Reliability

Reliability is, as all competent system administrators know, one of the most critical features of any production system. This section is devoted to techniques which can be used to increase the reliability of a computer system at both the hardware and software levels.

The documents in this section will explore a wide variety of methods by which overall system reliability can be increased. These range from monitoring the individual components of a system, such as harddisks, for imminent signs of failure, to implementing high-availability clusters capable of withstanding catastrophic failure of major system components or even entire machines.

Backup system

No matter how reliable the hardware, how well written the software, how well configured, or how physically secure a computer system is eventually it will fail - usually in an unexpected manner. As it is impossible to completely protect against this kind of failure all we can do to mitigate the losses associated with such a scenario is to protect valuable data stored on the system from loss.

This documentation aims to be a thorough discussion of backup systems and strategies including the use of a variety of technologies to backup files and databases in the most common usage scenarios. We shall also discuss the use of the Internet and the "Cloud" as storage mediums for off-site backups as well as covering how to install and configure some common production software to operate in a high-availability environment.

Hardware monitoring

Whilst all computer hardware will eventually fail there are many measures which can be taken to reduce the likelihood of such a failure or to predict when such a failure is imminent. These days all computer hardware such as motherboards, CPUs, memory expansion modules, graphics adapters and harddisks have some inbuilt capabilities to monitor the health of the system. These capabilities vary but usually consist of measuring some combination of voltage, temperature, vibration or rotation speed to predict when each device requires routine maintenance or is reaching the end of its life and requires replacing.

In this section we shall look at the hardware monitoring capabilities of the Linux kernel and install and configure software to monitor and record voltages, temperatures and fan speeds. We shall also examine the use of applications to monitor and log SMART data from harddisk drives. Finally we shall explain how to configure applications to use the Simple Network Management Protocol, or SNMP as it is more commonly known, to make this information available over a network as well as how to monitor and log this information.

System logging with syslog-ng

When operating a production installation the availability and reliability of services, especially those deemed mission-critical, is of primary importance. Most failures, when analysed after the event, could have been prevented had adequate system logging and reporting systems been in place to ensure that the conditions leading up to the failure were noted and remedial action taken.
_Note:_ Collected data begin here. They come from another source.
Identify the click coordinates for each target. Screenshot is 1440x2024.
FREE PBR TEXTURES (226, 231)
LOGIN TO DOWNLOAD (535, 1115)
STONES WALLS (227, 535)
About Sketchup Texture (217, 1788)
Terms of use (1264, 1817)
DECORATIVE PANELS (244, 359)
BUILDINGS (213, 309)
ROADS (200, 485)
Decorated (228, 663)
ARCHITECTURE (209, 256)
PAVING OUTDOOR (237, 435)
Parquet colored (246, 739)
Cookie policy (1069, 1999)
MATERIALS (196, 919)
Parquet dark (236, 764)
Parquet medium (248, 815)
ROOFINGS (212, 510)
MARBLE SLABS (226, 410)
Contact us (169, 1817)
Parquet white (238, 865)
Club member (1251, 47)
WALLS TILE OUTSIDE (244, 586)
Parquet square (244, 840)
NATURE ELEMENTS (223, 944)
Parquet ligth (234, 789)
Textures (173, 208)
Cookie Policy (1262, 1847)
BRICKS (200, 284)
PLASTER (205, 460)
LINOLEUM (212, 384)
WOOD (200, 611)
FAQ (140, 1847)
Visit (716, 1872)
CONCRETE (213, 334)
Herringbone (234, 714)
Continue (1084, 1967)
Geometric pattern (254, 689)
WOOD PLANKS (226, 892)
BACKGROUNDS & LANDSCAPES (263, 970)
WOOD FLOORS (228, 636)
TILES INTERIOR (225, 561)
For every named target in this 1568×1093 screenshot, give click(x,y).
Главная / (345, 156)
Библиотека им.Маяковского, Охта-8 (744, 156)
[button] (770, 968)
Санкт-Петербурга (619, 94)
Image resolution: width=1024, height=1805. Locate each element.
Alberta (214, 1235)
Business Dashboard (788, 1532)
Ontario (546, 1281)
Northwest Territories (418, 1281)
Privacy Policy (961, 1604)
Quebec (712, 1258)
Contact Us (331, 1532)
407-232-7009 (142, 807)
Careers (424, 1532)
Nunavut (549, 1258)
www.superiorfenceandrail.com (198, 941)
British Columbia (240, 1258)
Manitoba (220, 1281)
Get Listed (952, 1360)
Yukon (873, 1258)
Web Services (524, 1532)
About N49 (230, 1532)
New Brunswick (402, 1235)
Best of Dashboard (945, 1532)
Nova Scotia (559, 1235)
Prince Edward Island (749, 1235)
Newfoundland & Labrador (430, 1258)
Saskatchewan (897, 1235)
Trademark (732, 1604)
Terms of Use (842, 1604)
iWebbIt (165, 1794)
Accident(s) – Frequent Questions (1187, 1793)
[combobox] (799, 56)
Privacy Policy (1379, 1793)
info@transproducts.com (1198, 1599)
Such automated log analysis tools can only operate effectively if they have a reliable and consistent set of log files to work from.

This document details how to install and configure the syslog-ng system logging daemon to fulfil a variety of requirements ranging from simply collecting the messages generated by a single system and recording them in a text file to receiving the logs from dozens of different machines and storing them in a database for further analysis while sending email notifications of serious events.